There were also the unintended consequences of reform. Deng, ever the farsighted hobbit, knew this would be an issue. He said: “The penetration of bourgeois ideas is inevitable.” But by 1983, it was clear the Party didn’t want to be penetrated quite that deeply or in as many orifices as was the case in the early years of Reform and Opening. American capital is good. American technology is good. The strident and trenchant songs of that notorious American revolutionary poet John Denver… not so much.
The Party needed to remind people that the country of Wham! was also the country of the Opium War. The 1980s were characterized by cautious moves toward greater openness and then campaigns which smacked of retrenchment. It wasn’t until the 1990s, in the wake of the Tiananmen Square disaster, that the Party and Deng realized that half-measures weren’t going to cut it. What the Party tried to do in the 1980s was, to quote the late political economist Robin Williams, like partial circumcision. Less than ideal. You either do it all the way or fucking forget it.
Hermey: Well, someday I’d like to be a dentist.
Head Elf: A dentist?
Hermey: Well we need one up here. I’ve been studying molars and bicuspids and incisors…
Head Elf: Now listen, you, you’re an elf and elves make toys. Now get to work.
Which of course leads into one of the most famous – and unfortunate – events of the era.

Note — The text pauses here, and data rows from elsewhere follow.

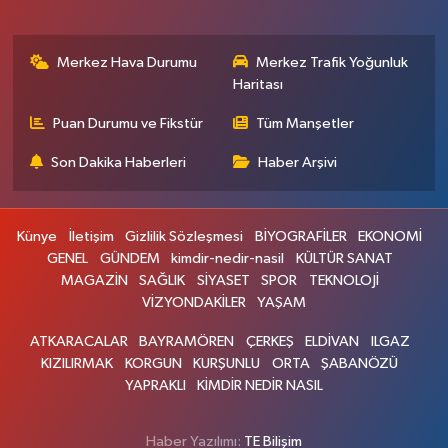
Merkez Hava Durumu
Merkez Trafik Yoğunluk
Haritası
Puan Durumu ve Fikstür
Tüm Manşetler
Son Dakika Haberleri
Haber Arşivi
Künye
İletişim
Gizlilik Sözleşmesi
BİYOGRAFİLER
EKONOMİ
GENEL
GÜNDEM
kimdir-nedir-nasil
KÜLTÜR SANAT
MAGAZİN
SAĞLIK
SİYASET
SPOR
TEKNOLOJİ
VİZYONDAKİLER
YAŞAM
ATKARACALAR
BAYRAMÖREN
ÇERKEŞ
ELDİVAN
ILGAZ
KIZILIRMAK
KORGUN
KURŞUNLU
ORTA
ŞABANÖZÜ
YAPRAKLI
KİMDİR NEDİR NASIL
Haber Yazılımı:
TE Bilişim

When thinking about the Reform and Opening era, whatever your politics, the numbers are staggering. The World Bank claims 800 million people were lifted out of poverty on Deng Xiaoping’s watch. The process wasn’t always pretty, but one of the most staggering transformations of society in human history occurred while he was in charge.
But Deng’s obituaries, those written outside of China anyway, all cited Deng’s use of the military to clear the demonstrators, usually in the first couple of paragraphs. That’s what happens when you make terrible choices. OJ Simpson is in the American football Hall of Fame. Gary Glitter sold over 20 million records. I guarantee that’s not what comes up when you Google those names.
There’s been a lot written (and with the 30th anniversary coming up there’s sure to be more) about the Tiananmen Square demonstrations. But one thing that is sometimes overlooked is the extent that anxieties over jobs and careers motivated many of the students in the square. Things were changing in the 1980s but for many college students in the era, their lives and careers were out of their hands. As the economy changed and corruption flourished, many of China’s best and brightest worried about being left behind. There were others as well who didn’t want to be an elf and go to elf practice. They wanted to be a dentist. Frankly, Hermie the elf should wake up every morning in his North Pole dentist office grateful that Santa doesn’t have any tanks.
Happy Christmas or Happy Reform and Opening 40th Anniversary depending on your location and political affiliation.